The ESA Gaia telescope is due to be launched in November. This is a successor to the ESA’s Hipparcos mission. It is hoped that Gaia will be able to accurately map the position of a billion stars, about 1% of those in the Milky Way, giving us a 3-D map of the galaxy. https://en.wikipedia.org/wiki/Gaia_(spacecraft) It will give us the distance to brighter stars (down to magnitude 15) to an unprecedented 0.01 milli-arc-seconds, with is about 200 times as accurate as Hipparcos. Hipparcos had measured the distances to “only” 100,000 stars. The Gaia mission will last 5 years, with first results after 2 years and final results published in 2020. The completed satellite Gaia has already landed in French Guyana, where it will be launched. It will be placed in an orbit about the Lagrangian point L2 on the far side of the Moon (like other ESA satellites Herschel and Planck). Because it can only see in blue, visible and red bands, not infrared, it won’t be able to see any brown dwarfs. But it will be able to detect planets and brown dwarfs orbiting bright stars by the wobble in the motion of these stars. Gaia will also be used to see quasars and test general relativity. http://www.esa.int/Our_Activities/Space_Science/Gaia_overview
The ESA Rosetta spacecraft https://en.wikipedia.org/wiki/Rosetta_(spacecraft) is in deep sleep. It is still on track to visit comet 67P/Churyumov–Gerasimenko in mid 2014.
The NASA Dawn spacecraft is still on track to visit the Dwarf Planet Ceres in February 2015. https://en.wikipedia.org/wiki/Dawn_(spacecraft)

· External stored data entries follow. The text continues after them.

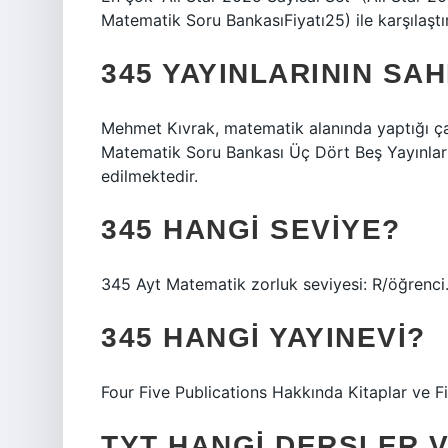
Matematik Soru BankasıFiyatı25) ile karşılaştır
345 YAYINLARININ SAH
Mehmet Kıvrak, matematik alanında yaptığı çal
Matematik Soru Bankası Üç Dört Beş Yayınları”
edilmektedir.
345 HANGI SEVIYE?
345 Ayt Matematik zorluk seviyesi: R/öğrenci
345 HANGI YAYINEVI?
Four Five Publications Hakkında Kitaplar ve Fiy
TYT HANGI DERSLER 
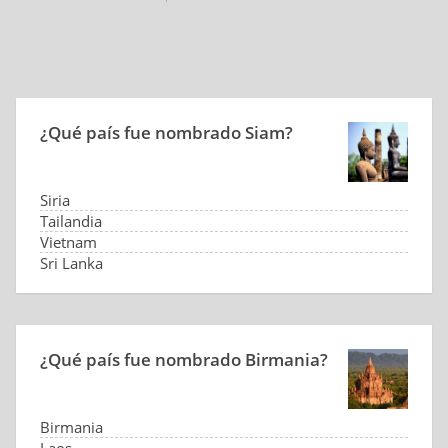
¿Qué país fue nombrado Siam?
Siria
Tailandia
Vietnam
Sri Lanka
¿Qué país fue nombrado Birmania?
Birmania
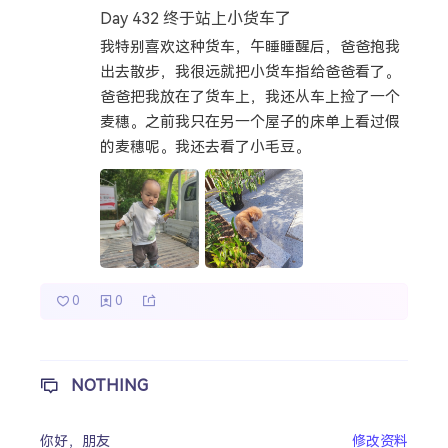
Day 432 终于站上小货车了
热门分类
我特别喜欢这种货车，午睡睡醒后，爸爸抱我
出去散步，我很远就把小货车指给爸爸看了。
成长日记
宝宝辅食
宝宝课堂
爸爸把我放在了货车上，我还从车上捡了一个
宝宝旅行
麦穗。之前我只在另一个屋子的床单上看过假
的麦穗呢。我还去看了小毛豆。
0
0
NOTHING
你好，
朋友
修改资料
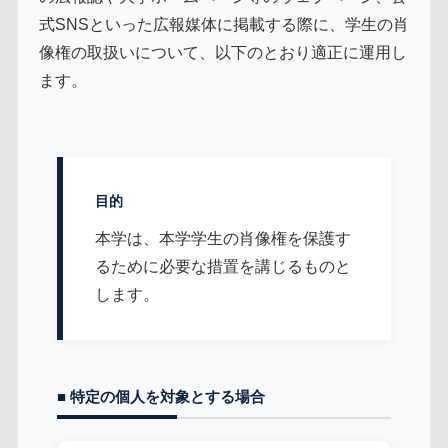
式SNSといった広報媒体に掲載する際に、学生の肖
像権の取扱いについて、以下のとおり適正に運用し
ます。
目的
本学は、本学学生の肖像権を保護す
るために必要な措置を講じるものと
します。
■ 特定の個人を対象とする場合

The NASA New Horizons spacecraft is still on track to flyby the Dwarf Planet Pluto (and its many moons) on 14 Jul 2015. https://en.wikipedia.org/wiki/New_Horizons
The NASA Juno spacecraft is still on track to start orbiting Jupiter in August 2016. https://en.wikipedia.org/wiki/Juno_(spacecraft)
The ESA Euclid spacecraft will be a follow-up to ESA’s Planck mission. It will be looking for dark matter, but in a completely different way to any previous space telescope. It’s going to look for the stretching and bending of images of distant galaxies due to the presence of dark matter between us and them. The launch is tentatively scheduled for 2020. https://en.wikipedia.org/wiki/Euclid_(spacecraft)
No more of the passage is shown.